Slughorn leva la tête vers moi, je reportai donc mon attention sur mon livre de potion. Après quelques minutes, Remus reprit :

- Nora, souffla-t-il, je ne sais pas ce qu'il s'est passé entre vous deux, il ne veut rien nous dire, mais je t'assure cela l'affecte vraiment.

Mon cœur se ratatina.

- Je t'en prie, ne me dis pas ça, murmurai-je les larmes aux yeux.

J'aurai aimé rester fière mais toute mon âme saignait et le sujet faisait monter la douleur dans tout mon corps. Il parut décontenancé quand il vu les larmes perler aux coins de mes yeux puis pris un regard compatissant. Je ne voulais pas de sa pitié.

Je levai la main pour attirer l'attention du Professeur.

- Oui, miss Wilson ?

- J'ai terminé monsieur.

Je voulais au plus vite quitter cette pièce et les gens qui la remplissaient si bien que j'avais été plus rapide que jamais.

- Déjà, s'étonna-t-il, voyons ça.

Il s'approcha de mon chaudron, fit tourner la spatule à l'aide de sa baguette puis huma la fumée qui s'y dégageait en spirale. Ses yeux s'illuminèrent.

- Elle est parfaite, s'exclama-t-il, et en un temps record ! J'accorde 10 points à Serpentard pour cette prouesse Miss Wilson.

Puis il déposa un couvercle sur mon chaudron. Je lui adressai un faux sourire.

- Puis-je y aller puisque j'ai terminé ?

Il réfléchit un instant puis déclara.

- Il vous reste une petite heure, pourquoi n'aidez-vous pas votre voisin ?

- Bien sûr, professeur.

Je serrai les dents et pestai intérieurement. Je passai alors le reste de mon cours à aider Remus. Je préparai les ingrédients avec lui et tournai dans le sens inverse des aiguilles d'une montre. Il n'osait plus m'adresser la parole et gardait le nez dans le livre, ce qui était tant mieux pour moi. La couleur nacrée de la potion apparue enfin dans le chaudron de Remus. J'allai appeler une nouvelle fois le professeur Slughorn mais ma voix resta bloquée dans ma gorge. Le pouvoir de l'Amortentia. L'odeur qui se dégageait de la potion était le parfum si enivrant de Sirius. J'enfonçai mes ongles dans ma paume pour penser à autre chose mais c'était obsédant. Une boule de sanglot montât dans ma gorge. J'essayai de me concentrer sur autre chose mais l'odeur de terre humide, de Sirius et de vieux livres me captivait. Curieux mélange de plénitude et de tristesse. La fumée du philtre d'amour s'éleva un peu plus et ne tarda pas à atteindre mes voisins les plus proches. Les élèves de devant se retournèrent, Remus regardait l'éclat rose dans le fond de son chaudron avec scepticisme et je n'osai pas connaitre la réaction de la personne qui se trouvait derrière moi. Tout ce que je savais c'est qu'à la façon dont mon dos brûlait, Sirius avait à nouveau les yeux rivés sur moi.

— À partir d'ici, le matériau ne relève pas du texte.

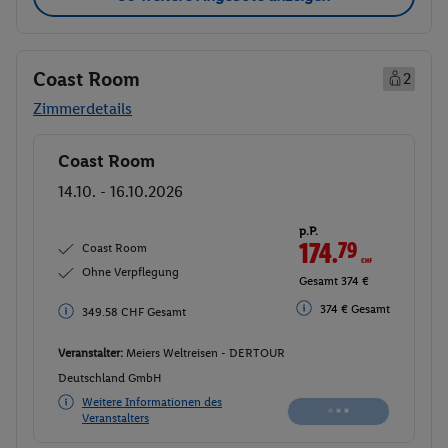
Coast Room
2
Zimmerdetails
Coast Room
Buchen
14.10. - 16.10.2026
p.P.
174.
79
CHF
Coast Room
Ohne Verpflegung
Gesamt 374 €
374 € Gesamt
349.58 CHF Gesamt
Veranstalter:
Meiers Weltreisen - DERTOUR
Deutschland GmbH
Weitere Informationen des
Veranstalters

Le professeur nous félicita à nouveau puis le cours pris fin. Je trainais dans la salle en ramassant mes dernières affaires afin de laisser Sirius et ses amis prendre de l'avance. Je ne voulais pas me retrouver face à lui.

Slughorn s'approcha de moi alors que j'étais en train de remettre mon manuel dans mon sac et déclara d'une voix sérieuse :

- En vue des efforts que vous avez fournis Miss Wilson, les portes de ma réception Samedi vous sont grandes ouvertes.

- Merci Professeur mais je ne suis pas sûre de venir.

Il prit un air outré.

- Comment ça ? Une élève aussi brillante dans mon cours de potions ne peut manquer ça ! J'ai beaucoup de monde à vous présenter, si vous continuez comme ça vous serez une grande sorcière, sans doute promise à une carrière ministérielle. Je ne vous laisse pas le choix.

Une carrière ? Et puis quoi encore ? ricanai-je intérieurement.

- Très bien je serai là alors.

Je lui adressai un sourire poli et tournai les talons. Je viendrai à cette soirée sans cavalier. J'imaginais déjà tout ce que les gens allaient dire derrière mon dos. Cette discussion m'avait agacée et en ce moment mon agacement pouvait vite se transformer en colère noire. Je me dirigeai vers la sortie quand Sirius s'interposa entre la porte et moi. Je m'arrêtai brusquement et évitai son regard.

- Ote-toi de mon chemin, Black !

Je n'avais pas la force de l'affronter maintenant. Pas ici, au milieu de tout le monde. J'avais trop peur de craquer.

- Nora j'aimerai te parler…

Sa voix grave et rauque me déstabilisa un instant mais je me repris. Je m'efforçai de ne pas lever les yeux vers lui.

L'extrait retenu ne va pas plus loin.